As Pearl explains, we see causality naturally and experience causality as we move through our lives. From a young child who learns that if they cry they receive attention to a nuclear physicist who learns what happens when two atoms collide at high energy levels, our minds are constantly looking at the world and looking for causes. It begins by making observations of phenomena around us and continues as we predict what outcomes would happen based on certain system inputs. Eventually, our minds reach a point where we can understand why our predictions are accurate or inaccurate, and we can imagine new ways to bring about certain outcomes. Even if we cannot explain all of this, we can still understand causation at a fundamental and intuitive level.
However, many of us deny that we can see and understand the world in a causal way. I am personally guilty of thinking in a purely statistical way and ignoring the causal. The classes I took in college helped me understand statistics and probability, but also told me not to trust my intuitive causal thinking. Books like Kahneman’s Thinking Fast and Slow cemented this mindset for me. Rationality, we believe, requires that we think statistically and discount our intuitions for fear of bias. Modern science says we can only trust evidence when it is backed by randomized controlled trials and directs us to think of the world through correlations and statistical relationships, not through a lens of causality.
Pearl pushes back against this notion.
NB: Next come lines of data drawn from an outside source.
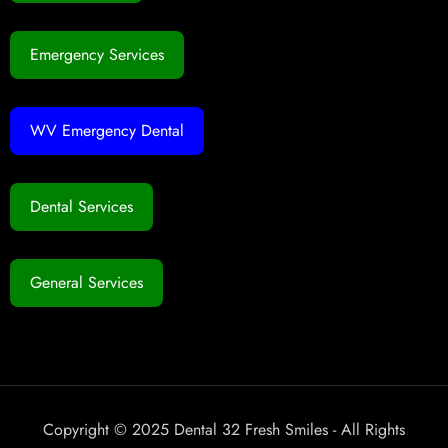
Emergency Services
WV Emergency Dental
Dental Services
General Services
Copyright © 2025 Dental 32 Fresh Smiles - All Rights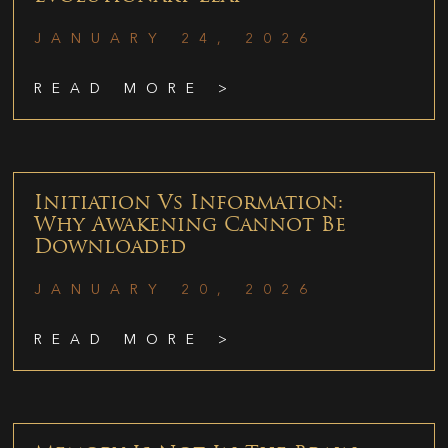
JANUARY 24, 2026
READ MORE >
Initiation Vs Information:
Why Awakening Cannot Be
Downloaded
JANUARY 20, 2026
READ MORE >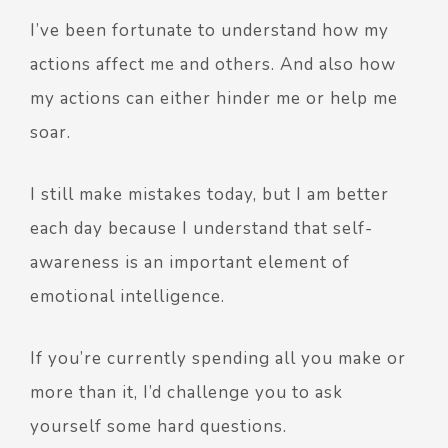
I’ve been fortunate to understand how my
actions affect me and others. And also how
my actions can either hinder me or help me
soar.
I still make mistakes today, but I am better
each day because I understand that self-
awareness is an important element of
emotional intelligence.
If you’re currently spending all you make or
more than it, I’d challenge you to ask
yourself some hard questions.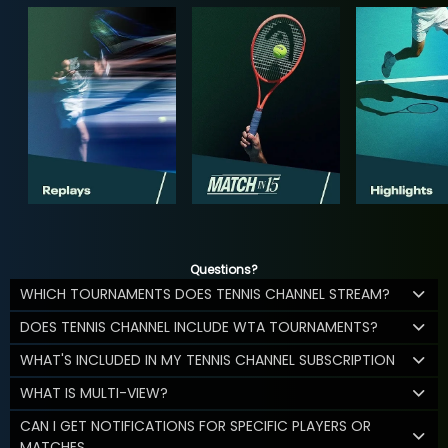
Questions?
WHICH TOURNAMENTS DOES TENNIS CHANNEL STREAM?
DOES TENNIS CHANNEL INCLUDE WTA TOURNAMENTS?
WHAT'S INCLUDED IN MY TENNIS CHANNEL SUBSCRIPTION
WHAT IS MULTI-VIEW?
CAN I GET NOTIFICATIONS FOR SPECIFIC PLAYERS OR
MATCHES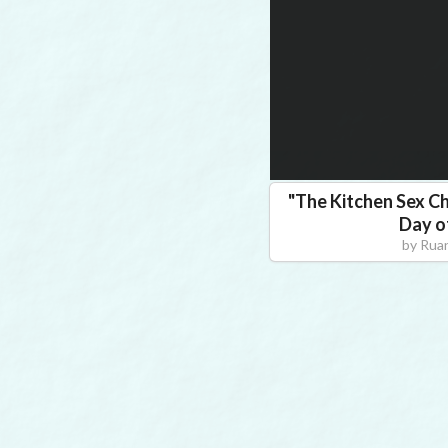
"
The Kitchen Sex Ch
Day o
by
Ruan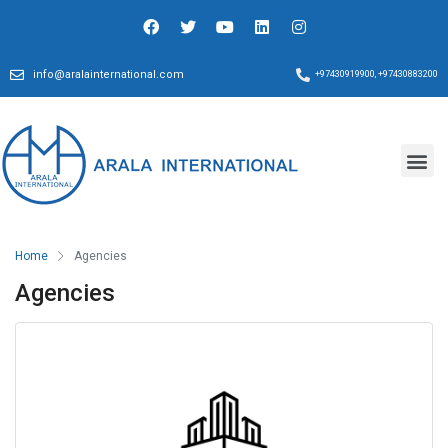
info@aralainternational.com
+97430919900, +97430883200
Home
Agencies
Agencies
By arguing that causality is fundamental to the human mind, he implies that our causal reasoning can and should be trusted. Throughout the book he demonstrates that a purely statistical way of thinking leaves us falling short of the knowledge we really need to improve the world. He demonstrates that complex tactics to remove variables from equations in statistical methods are often unnecessary, and that we can accept the results of experiments and interventions even when they are not fully randomized controlled trials.  For much of human history our causal thinking nature has lead us astray, but I think that Pearl argues that we have overcorrected in modern statistics and science, and that we need to return to our causal roots to move forward and solve problems that statistics tells us are impossible to solve.